Comparison with Histopathology Grading Methods
The FoF framework is compared with state-of-the-art methods that require only histopathology slides as input during inference. The results show that FoF outperforms other histopathology grading methods in all metrics on the TCGA GBM-LGG dataset, achieving higher accuracy, AUC, average precision, and Kappa scores.

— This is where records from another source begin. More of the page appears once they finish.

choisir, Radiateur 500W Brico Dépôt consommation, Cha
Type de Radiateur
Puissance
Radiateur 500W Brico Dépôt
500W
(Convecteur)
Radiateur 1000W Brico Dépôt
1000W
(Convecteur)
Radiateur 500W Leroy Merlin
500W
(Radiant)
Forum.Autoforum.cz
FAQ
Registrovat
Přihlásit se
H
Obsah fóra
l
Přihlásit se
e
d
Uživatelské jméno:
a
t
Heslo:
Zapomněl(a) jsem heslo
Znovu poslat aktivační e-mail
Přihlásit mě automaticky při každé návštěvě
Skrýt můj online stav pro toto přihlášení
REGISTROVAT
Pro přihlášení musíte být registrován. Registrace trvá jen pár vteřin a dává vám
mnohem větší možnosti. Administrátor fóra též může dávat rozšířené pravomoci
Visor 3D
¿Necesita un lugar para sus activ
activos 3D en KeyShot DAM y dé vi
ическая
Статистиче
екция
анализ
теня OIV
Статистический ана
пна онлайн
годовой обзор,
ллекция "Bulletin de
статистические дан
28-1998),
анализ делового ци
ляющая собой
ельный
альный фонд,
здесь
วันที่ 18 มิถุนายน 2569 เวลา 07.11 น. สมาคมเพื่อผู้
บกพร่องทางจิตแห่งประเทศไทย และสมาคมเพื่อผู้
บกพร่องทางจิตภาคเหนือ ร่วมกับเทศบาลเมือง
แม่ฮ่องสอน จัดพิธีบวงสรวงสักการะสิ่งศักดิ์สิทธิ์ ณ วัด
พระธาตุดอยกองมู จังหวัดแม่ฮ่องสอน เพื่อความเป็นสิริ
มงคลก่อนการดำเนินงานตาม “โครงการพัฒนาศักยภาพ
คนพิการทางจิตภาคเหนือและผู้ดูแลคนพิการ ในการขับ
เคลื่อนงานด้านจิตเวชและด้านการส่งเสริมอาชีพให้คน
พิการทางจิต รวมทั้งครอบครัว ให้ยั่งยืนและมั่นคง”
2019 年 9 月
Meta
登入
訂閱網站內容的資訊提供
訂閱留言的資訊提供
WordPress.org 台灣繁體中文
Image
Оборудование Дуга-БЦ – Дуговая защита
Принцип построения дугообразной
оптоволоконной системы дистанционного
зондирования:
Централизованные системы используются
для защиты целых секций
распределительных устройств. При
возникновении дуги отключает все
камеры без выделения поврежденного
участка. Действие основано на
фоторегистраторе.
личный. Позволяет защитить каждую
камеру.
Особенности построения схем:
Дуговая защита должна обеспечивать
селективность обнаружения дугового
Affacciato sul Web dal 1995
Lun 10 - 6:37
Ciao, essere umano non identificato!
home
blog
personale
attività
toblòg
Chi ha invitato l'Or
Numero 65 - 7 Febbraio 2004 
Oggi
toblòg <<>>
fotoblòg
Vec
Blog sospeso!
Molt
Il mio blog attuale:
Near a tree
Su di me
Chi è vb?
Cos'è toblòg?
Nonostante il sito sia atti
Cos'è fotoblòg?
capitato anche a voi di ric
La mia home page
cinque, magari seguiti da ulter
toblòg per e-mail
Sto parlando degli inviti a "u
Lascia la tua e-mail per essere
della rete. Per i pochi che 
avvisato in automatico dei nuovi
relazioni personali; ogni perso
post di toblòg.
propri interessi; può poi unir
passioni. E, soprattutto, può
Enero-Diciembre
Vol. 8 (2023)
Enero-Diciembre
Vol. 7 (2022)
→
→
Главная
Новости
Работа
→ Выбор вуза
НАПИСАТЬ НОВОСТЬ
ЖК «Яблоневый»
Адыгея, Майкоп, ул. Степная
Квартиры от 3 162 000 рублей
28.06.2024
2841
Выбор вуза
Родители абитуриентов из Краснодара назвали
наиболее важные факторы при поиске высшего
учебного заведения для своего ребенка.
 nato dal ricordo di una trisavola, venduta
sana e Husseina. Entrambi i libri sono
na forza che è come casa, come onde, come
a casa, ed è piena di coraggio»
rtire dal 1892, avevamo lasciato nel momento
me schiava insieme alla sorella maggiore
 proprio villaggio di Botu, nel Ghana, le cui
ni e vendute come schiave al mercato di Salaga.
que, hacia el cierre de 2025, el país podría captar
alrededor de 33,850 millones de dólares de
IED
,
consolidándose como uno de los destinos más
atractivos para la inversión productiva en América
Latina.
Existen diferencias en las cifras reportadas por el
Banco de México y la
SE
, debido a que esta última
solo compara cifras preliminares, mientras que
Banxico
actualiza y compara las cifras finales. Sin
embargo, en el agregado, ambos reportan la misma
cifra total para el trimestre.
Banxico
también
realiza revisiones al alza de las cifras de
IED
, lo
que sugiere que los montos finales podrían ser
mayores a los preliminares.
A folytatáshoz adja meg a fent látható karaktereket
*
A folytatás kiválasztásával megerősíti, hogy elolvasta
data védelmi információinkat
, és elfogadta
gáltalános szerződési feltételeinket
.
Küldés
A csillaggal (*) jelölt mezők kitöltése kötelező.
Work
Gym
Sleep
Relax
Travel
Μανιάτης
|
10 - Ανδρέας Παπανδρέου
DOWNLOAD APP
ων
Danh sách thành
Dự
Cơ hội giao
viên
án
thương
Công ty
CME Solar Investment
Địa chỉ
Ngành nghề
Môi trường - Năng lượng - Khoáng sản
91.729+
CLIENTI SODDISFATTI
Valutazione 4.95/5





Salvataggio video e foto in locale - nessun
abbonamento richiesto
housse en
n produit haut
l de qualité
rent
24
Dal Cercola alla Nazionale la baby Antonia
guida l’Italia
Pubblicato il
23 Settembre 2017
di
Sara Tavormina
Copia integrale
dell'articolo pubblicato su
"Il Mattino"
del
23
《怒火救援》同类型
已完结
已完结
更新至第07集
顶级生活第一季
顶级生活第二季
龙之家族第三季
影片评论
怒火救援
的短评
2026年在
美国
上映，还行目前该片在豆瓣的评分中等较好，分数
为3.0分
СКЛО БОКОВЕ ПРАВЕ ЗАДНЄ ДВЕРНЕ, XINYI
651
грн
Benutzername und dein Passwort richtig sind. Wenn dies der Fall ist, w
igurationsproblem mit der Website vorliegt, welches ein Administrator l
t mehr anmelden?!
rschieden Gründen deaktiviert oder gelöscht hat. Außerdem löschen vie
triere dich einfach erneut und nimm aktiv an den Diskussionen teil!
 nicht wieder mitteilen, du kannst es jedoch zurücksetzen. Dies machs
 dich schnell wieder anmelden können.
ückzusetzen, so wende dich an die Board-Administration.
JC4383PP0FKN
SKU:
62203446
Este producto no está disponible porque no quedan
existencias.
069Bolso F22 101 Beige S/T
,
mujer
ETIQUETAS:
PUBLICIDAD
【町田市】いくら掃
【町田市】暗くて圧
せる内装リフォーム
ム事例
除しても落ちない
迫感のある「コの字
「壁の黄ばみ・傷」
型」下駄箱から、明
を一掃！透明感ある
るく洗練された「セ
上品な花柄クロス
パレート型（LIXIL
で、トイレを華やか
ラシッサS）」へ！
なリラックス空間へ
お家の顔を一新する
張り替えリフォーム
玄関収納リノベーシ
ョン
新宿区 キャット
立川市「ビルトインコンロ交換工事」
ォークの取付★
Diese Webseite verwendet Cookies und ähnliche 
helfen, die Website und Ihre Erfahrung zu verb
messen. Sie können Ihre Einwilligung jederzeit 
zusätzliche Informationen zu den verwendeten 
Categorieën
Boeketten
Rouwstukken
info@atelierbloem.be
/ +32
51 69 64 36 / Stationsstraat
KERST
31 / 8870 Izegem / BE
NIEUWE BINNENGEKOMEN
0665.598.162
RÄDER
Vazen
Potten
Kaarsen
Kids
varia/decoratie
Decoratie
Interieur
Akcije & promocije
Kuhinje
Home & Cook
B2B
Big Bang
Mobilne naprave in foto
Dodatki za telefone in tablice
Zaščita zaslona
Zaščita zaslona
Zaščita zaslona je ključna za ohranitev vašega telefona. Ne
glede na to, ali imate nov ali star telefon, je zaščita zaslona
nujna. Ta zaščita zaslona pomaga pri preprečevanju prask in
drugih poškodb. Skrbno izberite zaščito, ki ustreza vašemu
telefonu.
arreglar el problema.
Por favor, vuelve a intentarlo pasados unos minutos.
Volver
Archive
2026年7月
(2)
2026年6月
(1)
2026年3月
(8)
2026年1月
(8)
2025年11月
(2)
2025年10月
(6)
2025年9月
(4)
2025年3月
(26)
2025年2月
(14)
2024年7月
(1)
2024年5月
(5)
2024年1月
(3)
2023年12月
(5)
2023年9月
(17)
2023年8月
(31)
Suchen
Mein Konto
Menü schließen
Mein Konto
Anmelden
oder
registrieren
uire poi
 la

Comparison with Multimodal Grading Methods
The FoF framework is also compared with multimodal grading methods that require paired histopathology slides and genomic data. The results demonstrate that FoF with sole histopathology slides outperforms all multimodal grading methods on all metrics, illustrating the effectiveness of the proposed framework.
Qualitative Analysis
The distributions of morphological features regarding different values of molecular biomarkers are illustrated, showing a clearer clustering of histopathology features with respect to molecular biomarkers in the FoF framework compared to other methods. The model focus on input histopathology slides is also compared, with FoF concentrating on critical indicators for diagnosing high-grade gliomas.
Conclusion
The FoF framework utilizes pathology-genomic knowledge for accurate glioma grading with histopathology slides. The FRL module encourages the model to focus on diagnostic regions, and the MCA scheme efficiently aligns molecular biomarkers with visual representations. Experimental results indicate that FoF significantly improves glioma grading performance, achieving superior results with sole histopathology slides compared to existing multimodal approaches, demonstrating great clinical significance.